Unter der Überschrift „Die Rückkehr der guten Hausfrau“ berichteten die österreichische Journalistin Sarah Huemer und der Wirtschaftsredakteur Alexander Wulfers in der Frankfurter Allgemeinen Sonntagszeitung davon, dass in den Sozialen Medien ein Frauenbild beschworen, ja gefeiert wird, von dem viele von uns glaubten, es sei spätestens mit dem Untergang eines Westdeutschland der 1950er Jahre in Vergessenheit geraten. Wir haben das überprüft, es stimmt: Das Bild der ergebenen „Hausfrau“ lebt, wenn auch ohne Kittelschürze. Es ist, als ob die Frauenbewegung niemals stattgefunden hat.

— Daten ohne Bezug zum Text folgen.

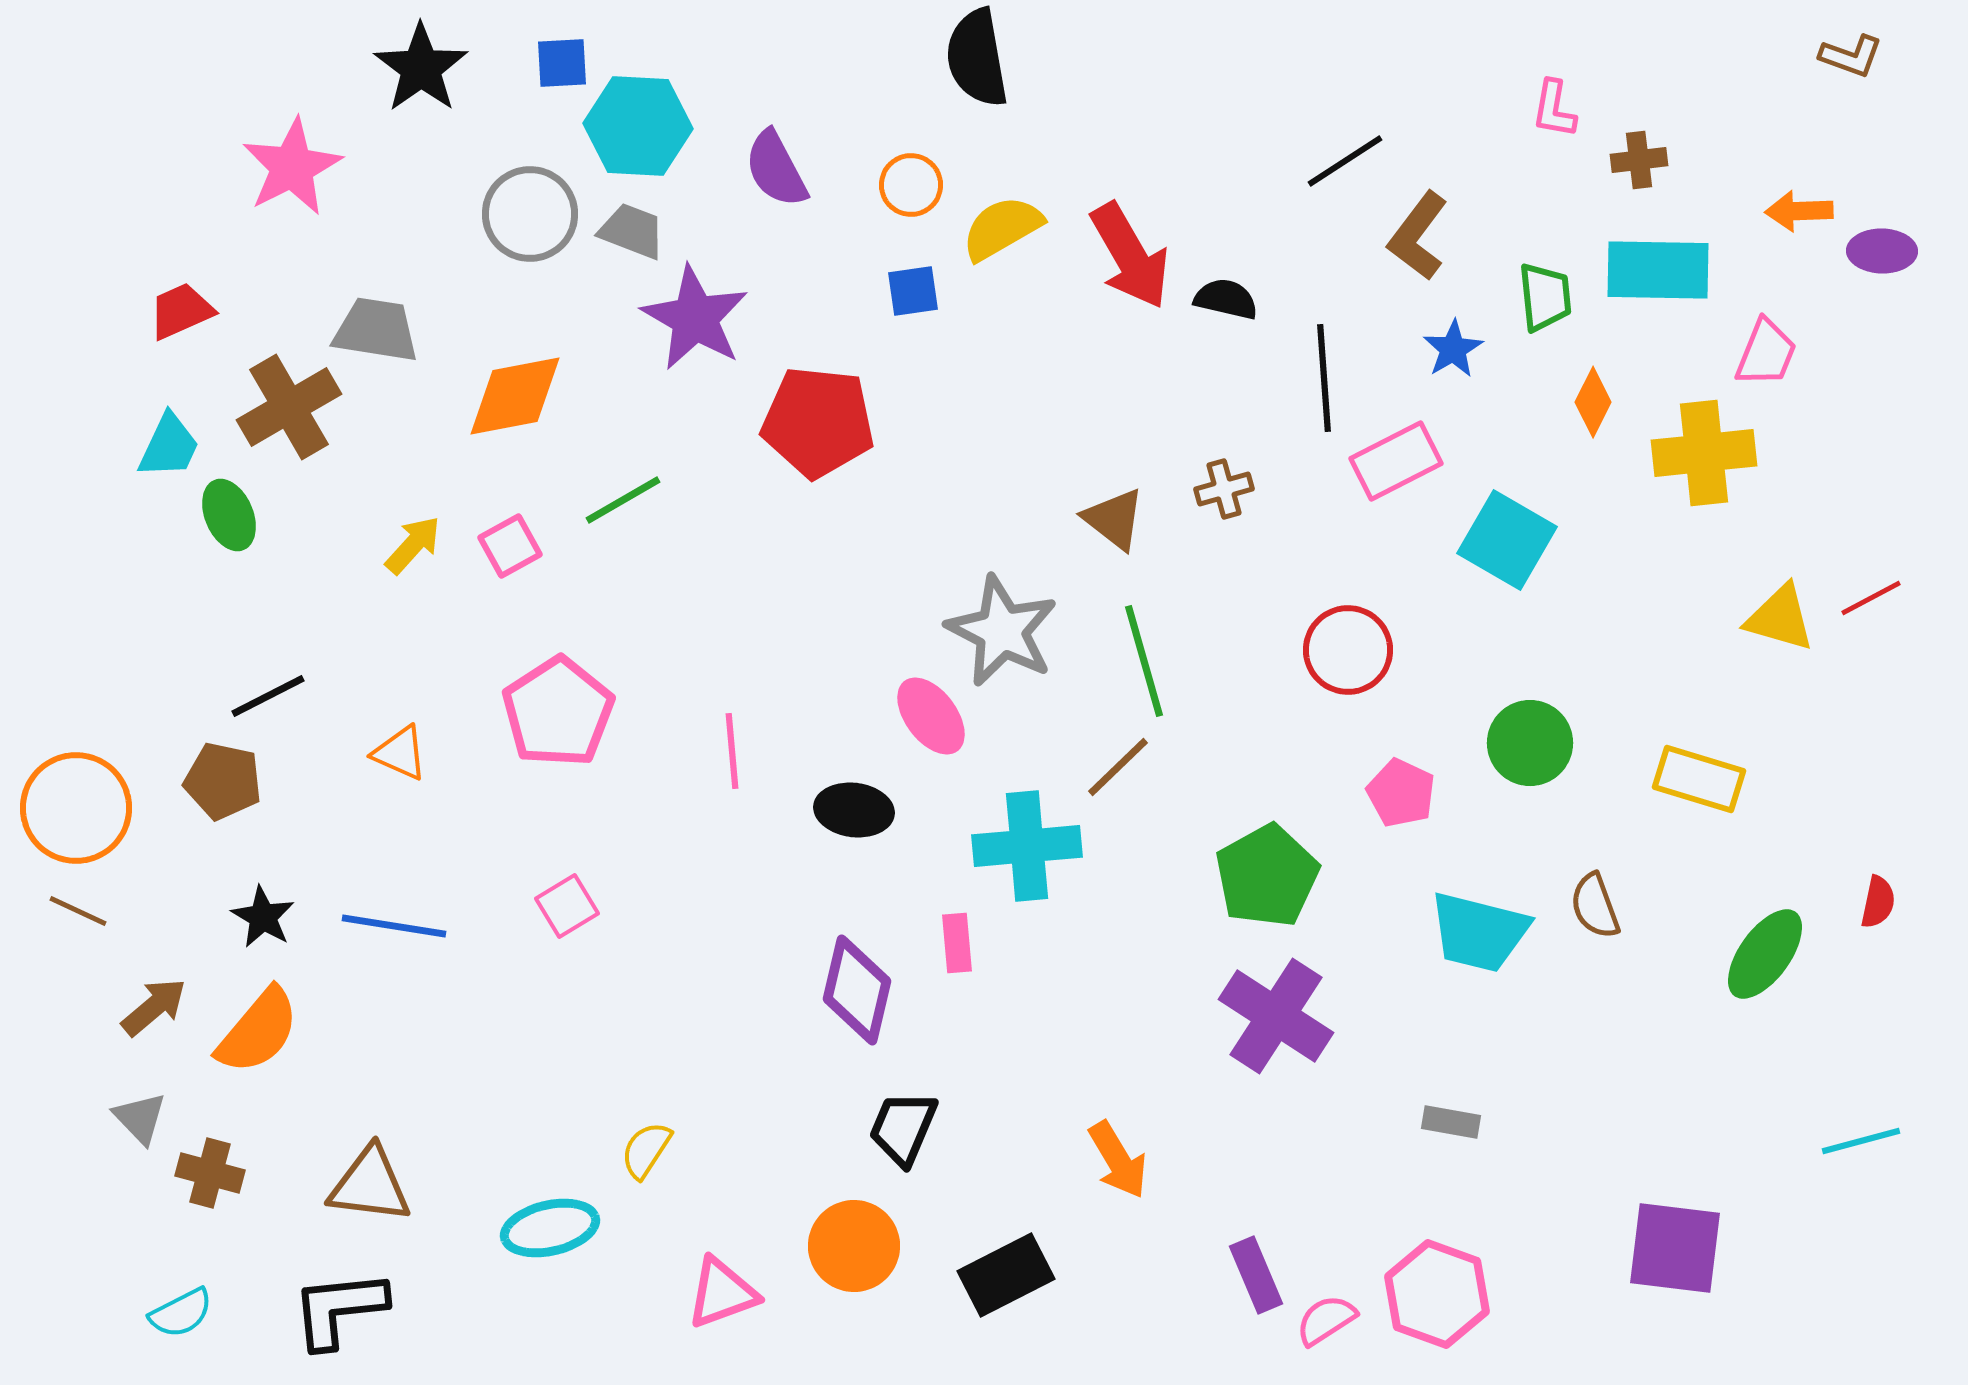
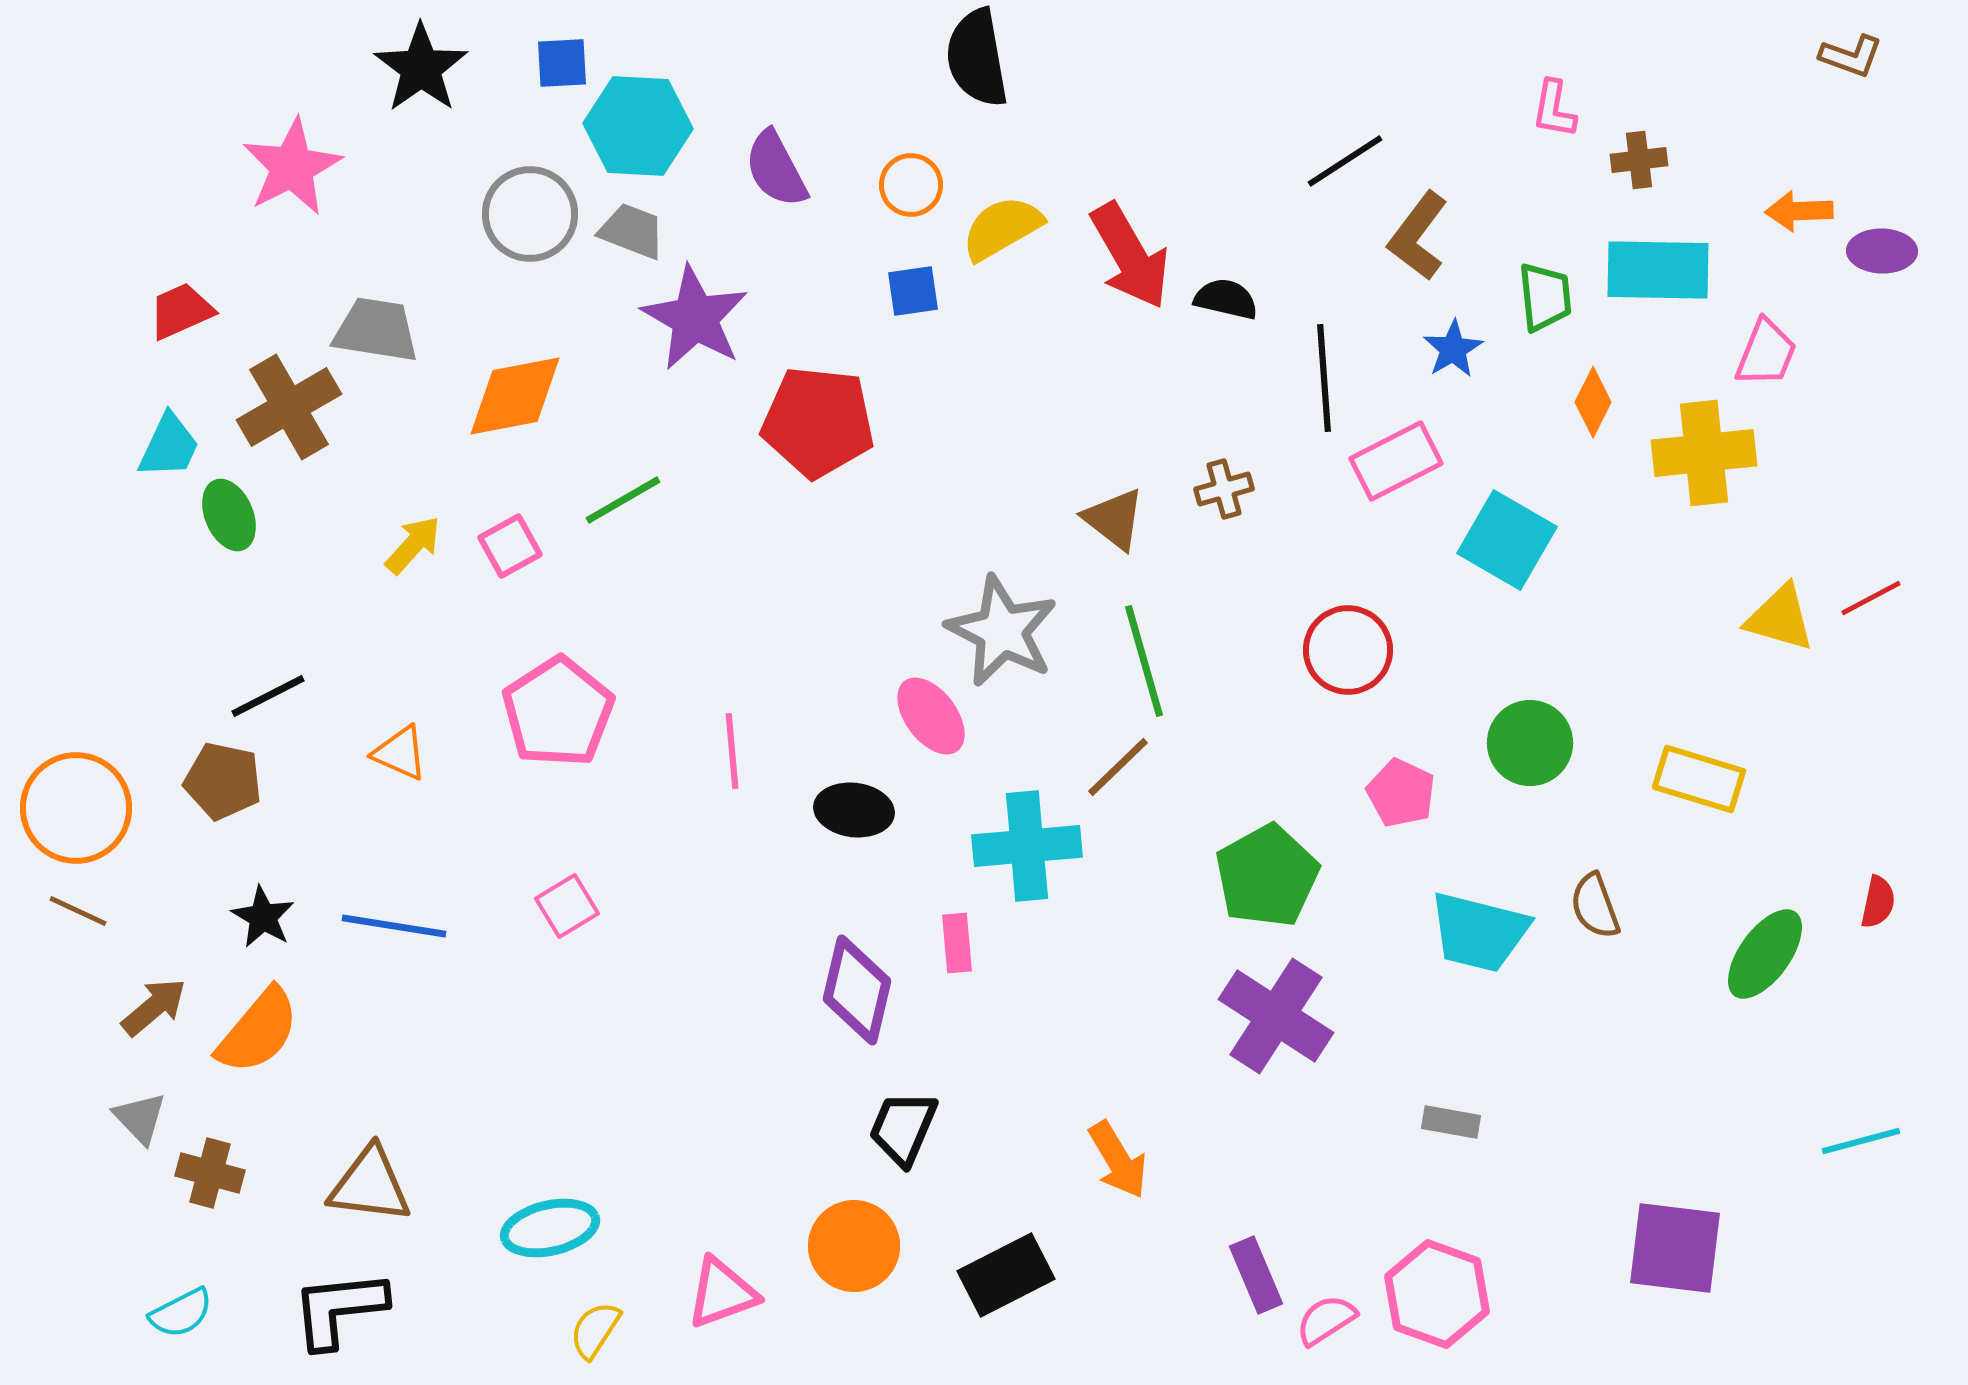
yellow semicircle at (646, 1150): moved 51 px left, 180 px down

Ein Beispiel von zahlreichen: Auf dem Instagram-Account „Tradwife Factory“ unter den Stichpunkten: „God first, Mut zu mehr Weiblichkeit“ postet eine namenlose deutsche Frau zum Zeitpunkt der Fertigstellung dieser Kolumne in 186 Beiträgen vielfältige Ratschläge zum Thema „Wie du deinen Ehemann glücklich machst“. Nicht nur ihre 15.410 Follower, sondern alle Insta-Nutzer dürfen lernen, dass man als „Frau eines versorgenden Mannes weniger Sorgen hat, als wenn man selbst arbeiten geht und mitversorgen muss.“ Unterlegt von aufgeregten Geigenklängen liest man, dass das daran liegt, dass diese gesichtslose Frau in zumeist hellen Kleidern erst durch ihren „Weg zu Gott“ gelernt hat, Dinge, die außerhalb ihres Verantwortungsbereiches liegen, los zu lassen: „Das betrifft unser Haus, unsere Ehe, unsere Familie, Politik und auch aktuelle Weltgeschehen. Dinge, auf die ich keinen Einfluss habe, lasse ich los und gebe sie in die zuständigen Hände, im Gebet zu Gott. Gottes Hierarchie anzuerkennen und zu leben ist keine Gängelung.“

Herzerwärmend ist es, lesen zu dürfen, dass es dieser Deutschen eine Erleichterung ist, „dem Mann vertrauen zu dürfen, den ich geheiratet habe. Es ist eine Erleichterung sich nicht alle News reinzuziehen, sondern sich gefilterte Informationen geben zu lassen, um sich selbst nicht zu überlasten. Auch mein Mann tut das für sich, denn er ist ebenfalls klug genug zu erkennen, dass gewisse Dinge auch außerhalb seines Verantwortungsbereiches liegen und es müßig ist sich darüber zu ärgern.“

Scrollt man durch die Beiträge dieser Ehefrau (geboren 1993) und Mutter einer zweijährigen Tochter unter der Überschrift „Über mich“ so erfährt man, dass ihre „Transformation“ von der Berufstätigen zur „traditionellen Ehefrau“ während ihrer Schwangerschaft begann. Arbeitete sie vorher als Leiterin eines großen Kita-Teams, als jemand, deren Job ihren Tag, ihr Gefühlsleben „und sogar meine Existenz bestimmte“, da ihr eine 50/50 Aufteilung im Haushalt zwischen ihrem Mann und ihr „extrem wichtig“ gewesen war, so erkannte sie als „tradwife“, dass sie noch nie so glücklich, ausgeglichen und zufrieden gewesen war, wie jetzt.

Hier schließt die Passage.